O tym, że propaganda używa najnowszych zdobyczy techniki, historia dowiodła już nie raz. Zwykle propaganda służy reżimom, jednak tym razem ma być użyta do krzewienia demokracji. Gdzie? W Korei Północnej. W jaki sposób?
01.05.2011 | aktual.: 11.03.2022 11:45
O tym, że propaganda używa najnowszych zdobyczy techniki, historia dowiodła już nie raz. Zwykle propaganda służy reżimom, jednak tym razem ma być użyta do krzewienia demokracji. Gdzie? W Korei Północnej. W jaki sposób?
W miniony piątek południowokoreańscy aktywiści wypuścili 10 wielkich balonów na stronę, gdzie komunizm wiecznie żywy. Do balonów doczepione są płyty DVD oraz pendrive'y. Znajdują się na nich informacje o tym, co dzieje się na świecie - ze szczególnym podkreśleniem rebelii w krajach arabskich - a także materiały propagandowe dotyczące demokracji i wolności. Aby balony wzbudzały większe zainteresowanie, do każdego doczepiono banknot dolarowy - choć trudno powiedzieć, czy po stronie północnej będzie ktoś o tym wiedział. I co właściwie miałby z takim balonikiem zrobić?

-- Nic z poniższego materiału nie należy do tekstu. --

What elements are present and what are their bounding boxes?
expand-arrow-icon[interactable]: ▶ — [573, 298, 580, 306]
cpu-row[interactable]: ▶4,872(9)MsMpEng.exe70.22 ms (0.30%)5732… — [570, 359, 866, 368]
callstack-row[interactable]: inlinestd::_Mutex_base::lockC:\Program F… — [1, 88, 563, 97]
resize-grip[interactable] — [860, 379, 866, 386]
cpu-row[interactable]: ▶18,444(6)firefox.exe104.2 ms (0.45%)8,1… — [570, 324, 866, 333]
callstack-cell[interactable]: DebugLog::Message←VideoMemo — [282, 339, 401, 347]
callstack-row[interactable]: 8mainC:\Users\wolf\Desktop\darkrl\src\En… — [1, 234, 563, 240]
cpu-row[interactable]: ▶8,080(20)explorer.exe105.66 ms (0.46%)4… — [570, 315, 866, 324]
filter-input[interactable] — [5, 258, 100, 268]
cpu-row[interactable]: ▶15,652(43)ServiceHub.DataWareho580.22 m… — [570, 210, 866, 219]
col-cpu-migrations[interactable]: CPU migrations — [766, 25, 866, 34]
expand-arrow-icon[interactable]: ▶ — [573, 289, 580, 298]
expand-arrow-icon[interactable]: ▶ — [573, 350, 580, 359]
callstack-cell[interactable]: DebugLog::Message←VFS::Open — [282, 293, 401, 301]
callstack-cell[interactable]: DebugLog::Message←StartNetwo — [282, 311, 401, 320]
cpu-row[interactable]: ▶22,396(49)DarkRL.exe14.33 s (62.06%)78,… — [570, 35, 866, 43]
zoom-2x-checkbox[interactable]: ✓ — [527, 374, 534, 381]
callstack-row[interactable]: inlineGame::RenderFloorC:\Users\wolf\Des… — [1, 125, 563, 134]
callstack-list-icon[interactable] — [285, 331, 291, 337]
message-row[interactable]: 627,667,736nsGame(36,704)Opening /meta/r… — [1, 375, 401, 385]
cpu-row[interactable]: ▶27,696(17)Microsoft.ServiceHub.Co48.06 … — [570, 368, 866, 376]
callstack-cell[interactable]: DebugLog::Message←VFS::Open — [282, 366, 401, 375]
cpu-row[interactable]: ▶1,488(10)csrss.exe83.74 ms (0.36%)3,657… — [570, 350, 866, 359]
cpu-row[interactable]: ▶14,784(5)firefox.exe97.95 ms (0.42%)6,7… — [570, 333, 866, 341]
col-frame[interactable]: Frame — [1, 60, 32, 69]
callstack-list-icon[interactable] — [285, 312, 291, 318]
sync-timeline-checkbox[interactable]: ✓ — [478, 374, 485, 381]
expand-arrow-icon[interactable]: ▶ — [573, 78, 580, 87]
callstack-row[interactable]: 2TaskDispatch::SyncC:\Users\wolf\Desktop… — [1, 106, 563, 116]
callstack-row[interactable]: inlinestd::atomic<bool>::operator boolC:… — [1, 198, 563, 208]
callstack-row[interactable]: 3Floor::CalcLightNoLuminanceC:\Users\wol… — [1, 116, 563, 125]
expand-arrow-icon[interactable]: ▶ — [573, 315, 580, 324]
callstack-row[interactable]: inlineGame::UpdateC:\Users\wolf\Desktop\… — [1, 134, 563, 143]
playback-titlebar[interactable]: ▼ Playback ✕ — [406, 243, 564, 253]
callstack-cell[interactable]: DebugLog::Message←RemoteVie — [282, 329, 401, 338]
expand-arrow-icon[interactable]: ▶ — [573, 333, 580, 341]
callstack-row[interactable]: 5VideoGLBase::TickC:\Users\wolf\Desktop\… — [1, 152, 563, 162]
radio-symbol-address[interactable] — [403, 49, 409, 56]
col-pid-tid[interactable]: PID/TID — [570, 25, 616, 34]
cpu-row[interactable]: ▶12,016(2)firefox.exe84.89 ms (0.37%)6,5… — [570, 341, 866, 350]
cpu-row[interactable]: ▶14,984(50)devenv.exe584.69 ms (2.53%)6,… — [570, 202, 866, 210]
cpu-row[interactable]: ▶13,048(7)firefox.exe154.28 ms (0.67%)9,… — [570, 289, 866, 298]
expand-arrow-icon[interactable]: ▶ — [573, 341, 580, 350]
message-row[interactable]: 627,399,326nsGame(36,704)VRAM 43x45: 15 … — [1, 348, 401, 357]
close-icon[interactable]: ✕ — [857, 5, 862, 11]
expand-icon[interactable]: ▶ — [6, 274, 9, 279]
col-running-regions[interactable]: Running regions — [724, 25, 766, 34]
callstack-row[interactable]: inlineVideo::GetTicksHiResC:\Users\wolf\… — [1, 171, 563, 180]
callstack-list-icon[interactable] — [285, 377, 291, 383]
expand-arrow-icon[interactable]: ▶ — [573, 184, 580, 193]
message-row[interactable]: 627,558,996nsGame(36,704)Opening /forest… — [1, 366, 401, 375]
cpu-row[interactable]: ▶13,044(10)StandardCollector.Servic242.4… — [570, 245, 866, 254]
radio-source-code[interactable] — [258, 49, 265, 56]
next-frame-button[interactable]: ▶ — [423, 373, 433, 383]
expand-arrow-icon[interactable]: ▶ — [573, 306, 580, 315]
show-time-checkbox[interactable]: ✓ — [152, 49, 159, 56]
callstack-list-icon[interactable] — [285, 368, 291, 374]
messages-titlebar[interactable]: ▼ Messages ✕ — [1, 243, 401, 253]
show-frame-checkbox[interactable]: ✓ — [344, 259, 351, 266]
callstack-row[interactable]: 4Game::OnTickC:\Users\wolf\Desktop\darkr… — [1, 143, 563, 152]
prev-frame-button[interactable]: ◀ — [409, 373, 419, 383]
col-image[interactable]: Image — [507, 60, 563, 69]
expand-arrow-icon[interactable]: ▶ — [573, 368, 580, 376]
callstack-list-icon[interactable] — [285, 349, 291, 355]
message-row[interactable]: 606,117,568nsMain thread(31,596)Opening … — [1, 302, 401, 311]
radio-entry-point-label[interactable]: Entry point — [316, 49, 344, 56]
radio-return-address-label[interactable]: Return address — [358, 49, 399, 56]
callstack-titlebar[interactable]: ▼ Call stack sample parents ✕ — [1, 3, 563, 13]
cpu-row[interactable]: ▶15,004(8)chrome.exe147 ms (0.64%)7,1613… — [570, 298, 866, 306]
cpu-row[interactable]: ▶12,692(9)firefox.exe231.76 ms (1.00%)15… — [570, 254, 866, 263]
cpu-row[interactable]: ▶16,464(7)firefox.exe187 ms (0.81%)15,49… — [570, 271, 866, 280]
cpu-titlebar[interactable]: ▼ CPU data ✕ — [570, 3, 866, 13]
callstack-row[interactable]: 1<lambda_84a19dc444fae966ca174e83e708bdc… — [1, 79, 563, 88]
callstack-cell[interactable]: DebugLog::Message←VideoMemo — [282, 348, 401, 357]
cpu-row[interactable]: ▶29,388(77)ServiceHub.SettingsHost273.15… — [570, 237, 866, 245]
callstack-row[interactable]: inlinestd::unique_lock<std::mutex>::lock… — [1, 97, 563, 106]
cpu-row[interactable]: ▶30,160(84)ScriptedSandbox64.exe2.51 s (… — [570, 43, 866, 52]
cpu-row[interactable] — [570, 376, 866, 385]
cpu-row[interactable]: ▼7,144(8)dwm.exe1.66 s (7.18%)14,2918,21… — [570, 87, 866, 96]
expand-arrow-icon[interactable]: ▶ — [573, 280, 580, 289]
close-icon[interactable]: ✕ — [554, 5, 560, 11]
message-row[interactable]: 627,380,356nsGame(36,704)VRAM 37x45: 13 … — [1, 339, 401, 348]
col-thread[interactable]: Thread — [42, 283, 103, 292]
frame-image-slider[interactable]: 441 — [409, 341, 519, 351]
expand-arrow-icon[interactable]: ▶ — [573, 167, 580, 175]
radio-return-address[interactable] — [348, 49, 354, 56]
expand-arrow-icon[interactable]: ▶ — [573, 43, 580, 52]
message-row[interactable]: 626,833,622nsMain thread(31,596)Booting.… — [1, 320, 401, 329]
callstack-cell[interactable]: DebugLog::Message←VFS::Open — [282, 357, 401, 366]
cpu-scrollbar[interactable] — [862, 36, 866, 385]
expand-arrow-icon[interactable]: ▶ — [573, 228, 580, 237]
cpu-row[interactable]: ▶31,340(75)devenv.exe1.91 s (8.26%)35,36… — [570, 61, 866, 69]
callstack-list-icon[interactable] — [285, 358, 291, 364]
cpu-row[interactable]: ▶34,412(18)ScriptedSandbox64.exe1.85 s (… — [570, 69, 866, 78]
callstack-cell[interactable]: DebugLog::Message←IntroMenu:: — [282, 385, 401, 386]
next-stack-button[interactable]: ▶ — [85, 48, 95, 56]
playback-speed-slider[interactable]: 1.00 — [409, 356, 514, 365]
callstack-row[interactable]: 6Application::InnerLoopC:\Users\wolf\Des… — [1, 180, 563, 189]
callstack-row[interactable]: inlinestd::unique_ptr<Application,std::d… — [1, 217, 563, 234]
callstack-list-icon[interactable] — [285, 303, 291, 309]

Oprócz DVD i pamięci przenośnych baloniki dźwigają także ulotki i małe radyjka, które umożliwią mieszkańcom kraju Kim Dzong Ila słuchanie stacji z południa półwyspu. Jest tylko jedno "ale" - komputery oraz odtwarzacza DVD są w Korei Pn. zakazane, więc mało kto je ma. Jednak krążą słuchy, że jest tam "podziemie komputerowe" i ludzie żyjący w reżimie wiedzą, co to Windows i płyta DVD. No cóż, akcja ta jest może wołaniem na puszczy, ale kto wie - może choć jeden Koreańczyk z północy przeczyta ulotkę i stwierdzi, że w jego kraju coś jest nie tak?